Crombie completed a bachelor's degree in Economics at University of Newcastle, and moved to Canberra where he now lives. While pursuing a sporting career, he works full-time as a Project Manager and company Director, and a has been a volunteer firefighter with the Molonglo Brigade of the ACT Rural Fire Service since 2013.

==Sport==
Prior to taking up athletics, Crombie was involved with basketball from a young age and came up through the Junior representative levels with the Newcastle Hunters and eventually went on to play at a state level as a 16 year old.

In 2015, Crombie was introduced to para-sport, and became a National para-rowing champion by winning the men's single scull, mixed double scull (with Kathleen Murdoch) and the mixed coxed four in the LTA category, and was provisionally selected to represent Australia in the 2015 World Rowing Championships. Unfortunately, ongoing debate around classification and eligibility within rowing meant he did not compete.

==Athletics==
In 2015 Crombie transferred to para-athletics where he was immediately internationally classified as F38 (re-confirmed in 2019). He is coached by Paralympic gold medalist Hamish MacDonald and continues to train in Canberra.

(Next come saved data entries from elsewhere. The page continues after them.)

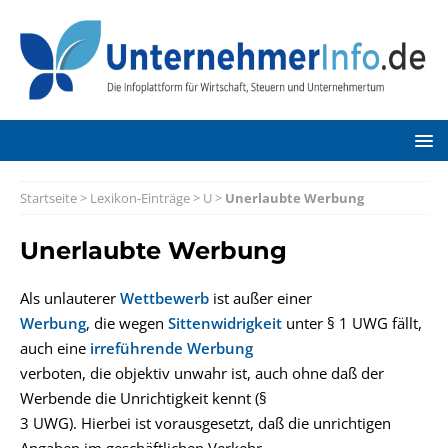
Startseite
>
Lexikon-Einträge
>
U
>
Unerlaubte Werbung
Unerlaubte Werbung
Als unlauterer
Wettbewerb
ist außer einer
Werbung
, die wegen
Sittenwidrigkeit
unter § 1 UWG fällt,
auch eine
irreführende Werbung
verboten, die objektiv unwahr ist, auch ohne daß der
Werbende die Unrichtigkeit kennt (§
3 UWG). Hierbei ist vorausgesetzt, daß die unrichtigen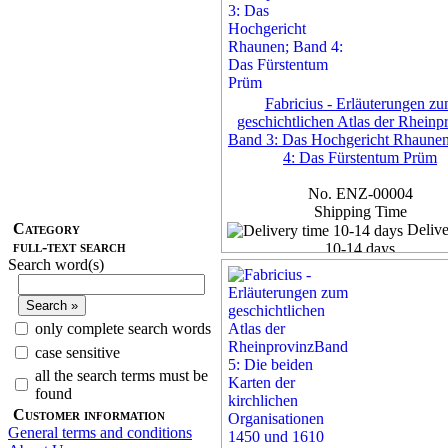
Fabricius - Erläuterungen z
geschichtlichen Atlas der Rheinp
Band 3: Das Hochgericht Rhaune
4: Das Fürstentum Prüm
No. ENZ-00004
Shipping Time
Category
Delive
full-text search
10-14 days
Search word(s)
Exemplar
35,00 €
only complete search words
7% VAT included, plus
Deliv
case sensitive
more...
all the search terms must be
found
Customer information
General terms and conditions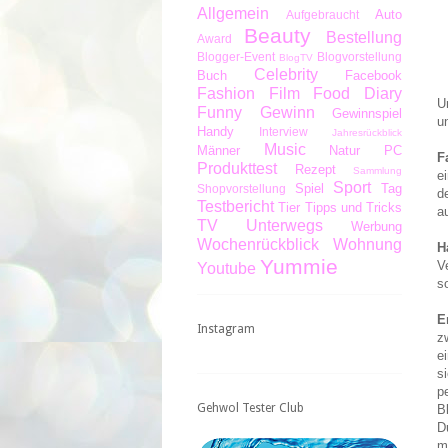
Allgemein
Auto
Aufgebraucht
Beauty
Bestellung
Award
Blogger-Event
Blogvorstellung
BlogTV
Celebrity
Buch
Facebook
Fashion
Film
Food Diary
U
Funny
Gewinn
Gewinnspiel
u
Handy
Interview
Jahresrückblick
Music
Männer
Natur
PC
F
Produkttest
Rezept
Sammlung
e
Sport
Spiel
Tag
Shopvorstellung
d
Testbericht
Tier
Tipps und Tricks
a
TV
Unterwegs
Werbung
Wochenrückblick
Wohnung
H
Yummie
V
Youtube
s
E
Instagram
z
e
s
p
Gehwol Tester Club
B
D
m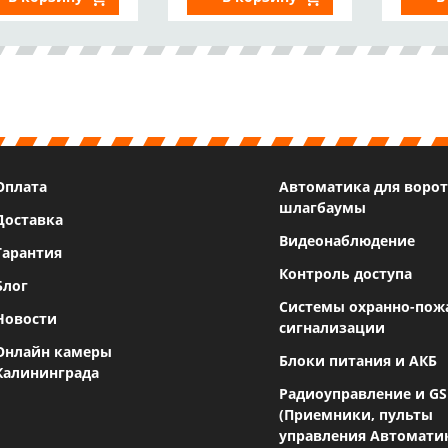
Оплата
Автоматика для ворот
шлагбаумы
Доставка
Видеонаблюдение
Гарантия
Контроль доступа
Блог
Системы охранно-пож
Новости
сигнализации
Онлайн камеры
Блоки питания и АКБ
Калининграда
Радиоуправление и G
(Приемники, пульты
управления Автомати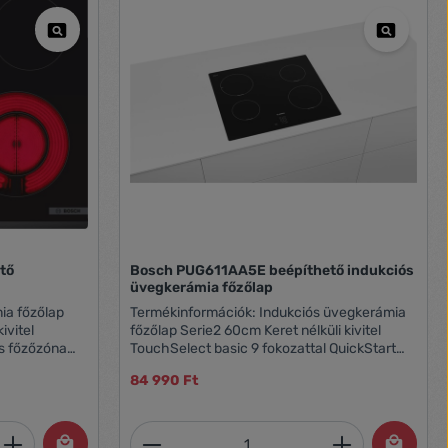
tő
Bosch PUG611AA5E beépíthető indukciós
üvegkerámia főzőlap
Termékinformációk: Indukciós üvegkerámia
főzőlap Serie2 60cm Keret nélküli kivitel
TouchSelect basic 9 fokozattal QuickStart
ny
4,6kW max. teljesítmény kizárólag 1 fázisra
84 990 Ft
köthető
et, vagy használja a gombokat a mennyi
 Adja meg a kívánt mennyiséget, vagy h
Termékmennyiség: Adja meg 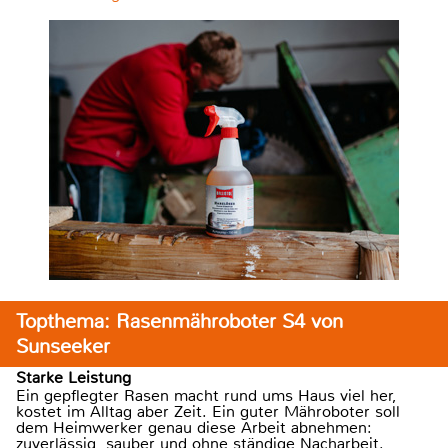
Topthema: Rasenmähroboter S4 von
Sunseeker
Starke Leistung
Ein gepflegter Rasen macht rund ums Haus viel her,
kostet im Alltag aber Zeit. Ein guter Mähroboter soll
dem Heimwerker genau diese Arbeit abnehmen:
zuverlässig, sauber und ohne ständige Nacharbeit.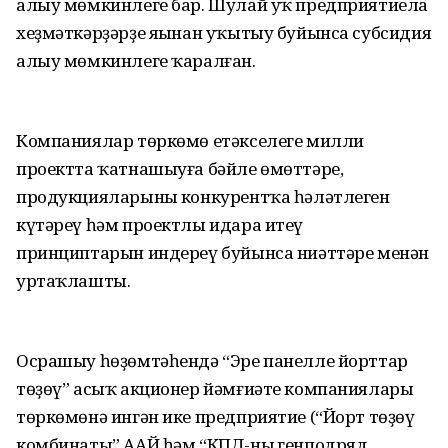
алыу мөмкинлеге бар. Шулай уҡ предприятиела
хеҙмәткәрҙәрҙе яңынан уҡытыу буйынса субсидия
алыу мөмкинлеге ҡаралған.
Компаниялар төркөмө етәкселеге милли
проектта ҡатнашыуға бәйле өмөттәре,
продукцияларының конкурентҡа һәләтлеген
күтәреү һәм проектлы идара итеү
принциптарын индереү буйынса ниәттәре менән
уртаҡлашты.
Осрашыу һөҙөмтәһендә “Эре панелле йорттар
төҙөү” асыҡ акционер йәмғиәте компаниялары
төркөмөнә ингән ике предприятие (“Йорт төҙөү
комбинаты” ААЙ һәм “КПД-ның генподряд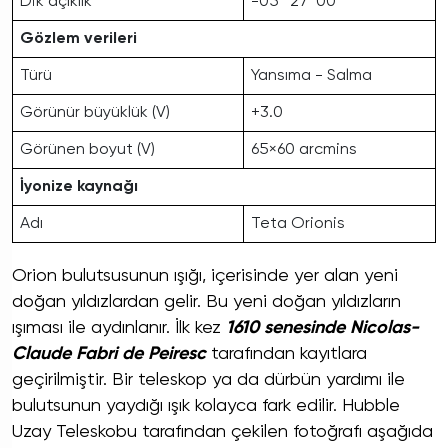
Dik açıklık
-05° 27′ 00″
Gözlem verileri
Türü
Yansıma - Salma
Görünür büyüklük (V)
+3.0
Görünen boyut (V)
65×60 arcmins
İyonize kaynağı
Adı
Teta Orionis
Orion bulutsusunun ışığı, içerisinde yer alan yeni
doğan yıldızlardan gelir. Bu yeni doğan yıldızların
ışıması ile aydınlanır. İlk kez
1610 senesinde Nicolas-
Claude Fabri de Peiresc
tarafından kayıtlara
geçirilmiştir. Bir teleskop ya da dürbün yardımı ile
bulutsunun yaydığı ışık kolayca fark edilir. Hubble
Uzay Teleskobu tarafından çekilen fotoğrafı aşağıda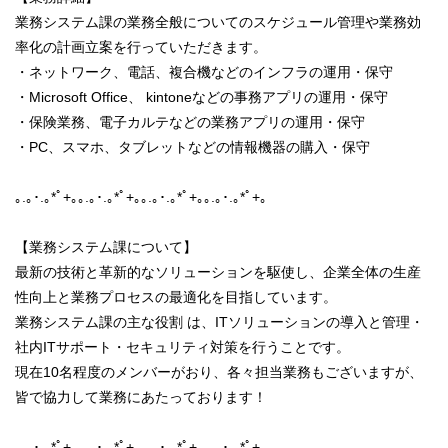
業務システム課の業務全般についてのスケジュール管理や業務効
率化の計画立案を行っていただきます。
・ネットワーク、電話、複合機などのインフラの運用・保守
・Microsoft Office、 kintoneなどの事務アプリの運用・保守
・保険業務、電子カルテなどの業務アプリの運用・保守
・PC、スマホ、タブレットなどの情報機器の購入・保守
｡.｡･.｡*ﾟ+｡｡.｡･.｡*ﾟ+｡｡.｡･.｡*ﾟ+｡｡.｡･.｡*ﾟ+｡
【業務システム課について】
最新の技術と革新的なソリューションを駆使し、企業全体の生産
性向上と業務プロセスの最適化を目指しています。
業務システム課の主な役割 は、ITソリューションの導入と管理・
社内ITサポート・セキュリティ対策を行うことです。
現在10名程度のメンバーがおり、各々担当業務もございますが、
皆で協力して業務にあたっております！
｡.｡･.｡*ﾟ+｡｡.｡･.｡*ﾟ+｡｡.｡･.｡*ﾟ+｡｡.｡･.｡*ﾟ+｡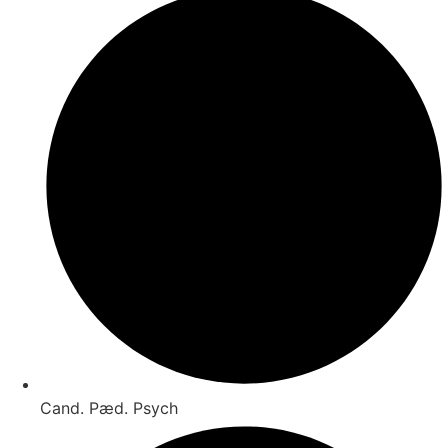
Cand. Pæd. Psych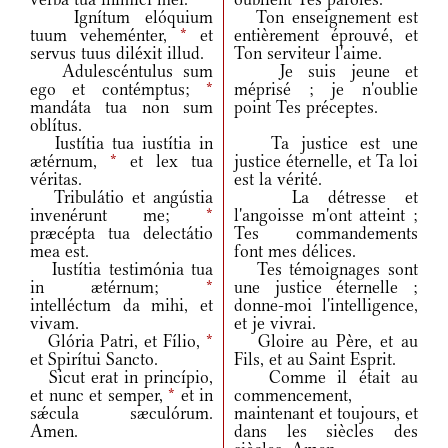
Ignítum elóquium
Ton enseignement est
tuum veheménter,
*
et
entièrement éprouvé, et
servus tuus diléxit illud.
Ton serviteur l'aime.
Adulescéntulus sum
Je suis jeune et
ego et contémptus;
*
méprisé ; je n'oublie
mandáta tua non sum
point Tes préceptes.
oblítus.
Iustítia tua iustítia in
Ta justice est une
ætérnum,
*
et lex tua
justice éternelle, et Ta loi
véritas.
est la vérité.
Tribulátio et angústia
La détresse et
invenérunt me;
*
l'angoisse m'ont atteint ;
præcépta tua delectátio
Tes commandements
mea est.
font mes délices.
Iustítia testimónia tua
Tes témoignages sont
in ætérnum;
*
une justice éternelle ;
intelléctum da mihi, et
donne-moi l'intelligence,
vivam.
et je vivrai.
Glória Patri, et Fílio,
*
Gloire au Père, et au
et Spirítui Sancto.
Fils, et au Saint Esprit.
Sicut erat in princípio,
Comme il était au
et nunc et semper,
*
et in
commencement,
sǽcula sæculórum.
maintenant et toujours, et
Amen.
dans les siècles des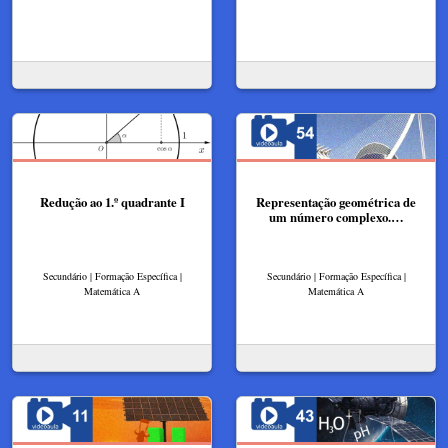
Redução ao 1.º quadrante I
Representação geométrica de
um número complexo.…
Secundário | Formação Específica |
Secundário | Formação Específica |
Matemática A
Matemática A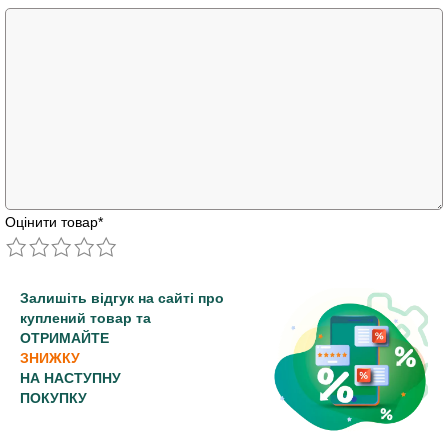
Оцінити товар
*
Залишіть відгук на сайті про
куплений товар та
ОТРИМАЙТЕ
ЗНИЖКУ
НА НАСТУПНУ
ПОКУПКУ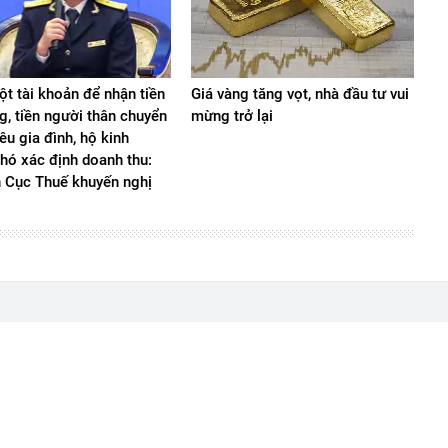
t tài khoản để nhận tiền
Giá vàng tăng vọt, nhà đầu tư vui
g, tiền người thân chuyển
mừng trở lại
iêu gia đình, hộ kinh
hó xác định doanh thu:
n Cục Thuế khuyến nghị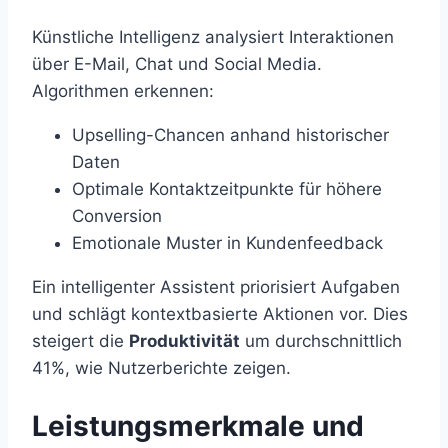
Künstliche Intelligenz analysiert Interaktionen
über E-Mail, Chat und Social Media.
Algorithmen erkennen:
Upselling-Chancen anhand historischer
Daten
Optimale Kontaktzeitpunkte für höhere
Conversion
Emotionale Muster in Kundenfeedback
Ein intelligenter Assistent priorisiert Aufgaben
und schlägt kontextbasierte Aktionen vor. Dies
steigert die
Produktivität
um durchschnittlich
41%, wie Nutzerberichte zeigen.
Leistungsmerkmale und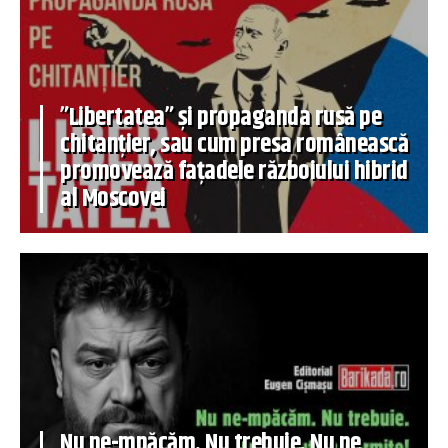
”Libertatea” și propaganda rusă pe
chitanțier, sau cum presa românească
promovează fațadele războiului hibrid
al Moscovei
Nu ne-mpăcăm. Nu trebuie. Nu ne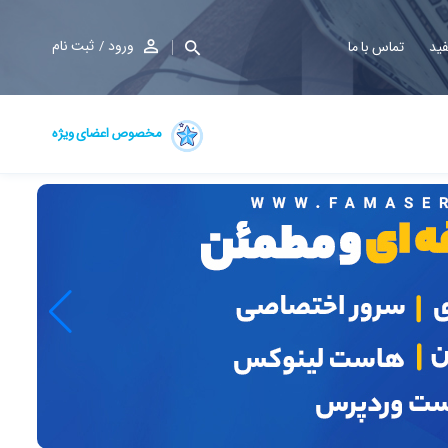
ورود
ثبت نام
فید
تماس با ما
مخصوص اعضای ویژه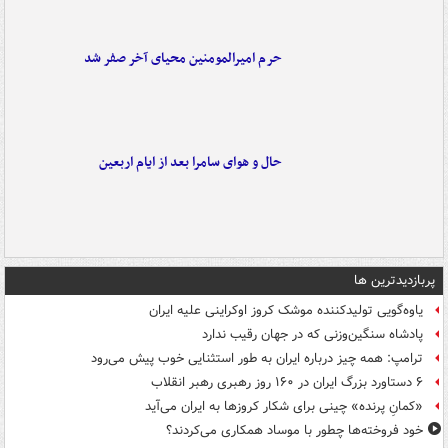
حرم امیرالمومنین محیای آخر صفر شد
حال و هوای سامرا بعد از ایام اربعین
پربازدیدترین ها
یاوه‌گویی تولیدکننده موشک کروز اوکراینی علیه ایران
پادشاه سنگین‌وزنی که در جهان رقیب ندارد
ترامپ: همه چیز درباره ایران به طور استثنایی خوب پیش می‌رود
۶ دستاورد بزرگ ایران در ۱۶۰ روز رهبری رهبر انقلاب
«کمانِ پرنده» چینی برای شکار کروزها به ایران می‌آید
خود فروخته‌ها چطور با موساد همکاری می‌کردند؟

In his first major international para-athletics competition, he won the gold medal in the F38 Men's Shot Put with a world record throw of 15.95 m to smash the previous record mark by 37 cm. He also competed in the F38 Men's Javelin Throw, where he finished in 5th place with a throw that increased his personal best by over 3.5m.

Crombie represented his country for a second time, competing at the 2018 Commonwealth Games on the Gold Coast, Australia. Here he competed in the F38 Men's Shot put alongside fellow Australians Martin Jackson and Jayden Sawyer. Crombie finished with a best throw of 15.74m, ahead of Jackson, who took the silver medal with 13.74m.

In May 2019, Crombie, Sawyer and fellow athletes James Turner and Deon Kenzie were selected to represent Australia at the upcoming 2019 World Para Athletics Championships to be held in Dubai, United Arab Emirates, with the remainder of the team to be named in September, 2019.

At the 2019 World Para Athletics Championships in Dubai, he repeated his success at the 2017 Championships by winning the gold medal in the Men's Shot Put F38 with a throw of 15.73m.

== Achievements ==

| Year | Competition | Venue | Event | Position | Notes |
Representing Australia
| 2017 | World Para Athletics Championships | London, England | Shot put | 1st | 15.95m (WR) |
| Javelin | 5th | 47.84m |
| 2018 | Commonwealth Games | Gold Coast, Australia | Shot put | 1st | 15.74m |
| 2019 | World Para Athletics Championships | Dubai, UAE | Shot put | 1st | 15.73m |
| Javelin | 7th | 45.87m |
| 2023 | World Para Athletics Championships | Paris, France | Shot put | 4th | 15.89m |
| Long Jump | 9th | 5.28m |
| 2025 | World Para Athletics Championships | New Delhi, India | Shot put | 4th | 15.91m |

==Recognition==
- 2017 Canberra Sport Awards - The People's Sporting Champion.